Fabulous - thank you so much for sharing this fabulous video - Ruby is so good with him.


----------



## dmp (Jan 23, 2012)

SUPER sweet!


----------



## SkyyMax (Apr 5, 2012)

Ruby is a sweet girl!


----------



## minihero (Jun 19, 2012)

We have the same experience..we found a couple with a 6 month old and ours is 3 1/2 months and they get to play on Sunday mornings. She follows him everywhere and he is so sweet with her. I love to watch them play. Another dog tried to get too close to her and he just parked himself right next to her and wouldn't budge. I'll try to post a pic next week, but they move so fast!!


----------



## mswhipple (Mar 7, 2011)

Very cute video -- Thanks for sharing!! ;D

It looks like you have a securely fenced yard, and so I hope you will consider removing both of their collars when they engage in these play sessions. I remember someone posting on the forums not too long ago about a tragic accident. Her dog and her parents' dog were playing like that,and one got his lower jaw caught in the other's collar. Her dog was strangled to death, right in front of them. A terrible tragedy.
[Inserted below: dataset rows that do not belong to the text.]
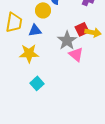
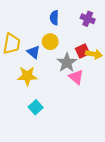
yellow circle: (43, 10) -> (50, 42), moved
blue triangle: (35, 30) -> (34, 52), turned 48

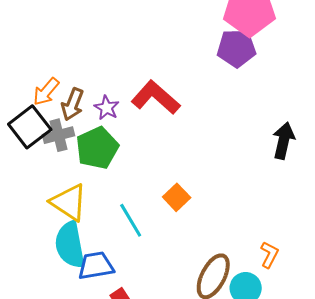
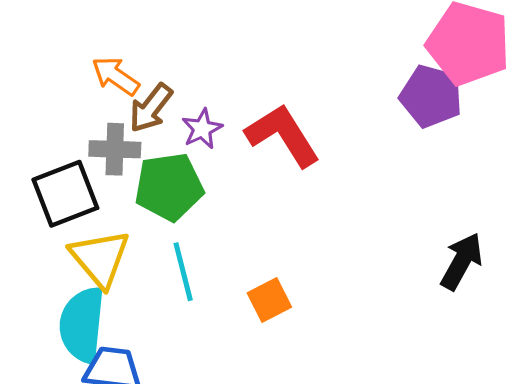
orange arrow: (46, 92) -> (116, 76), turned 68
black square: (30, 127) -> (65, 194), moved
cyan line: (131, 220) -> (183, 272), moved

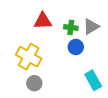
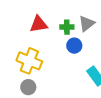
gray circle: (34, 83) -> (28, 87), moved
This can be prevented. Just take their collars off while they're playing together.


----------



## Suliko (Sep 17, 2011)

So cute!  Ruby is playing so nice with the little guy!


----------



## KB87 (Jan 30, 2012)

So cute!!!!!

Our Haeden watched the whole video intently and even whimpered a little at them! I think he's jealous that he doesn't have a babe like Ruby around!! She's so pretty!


----------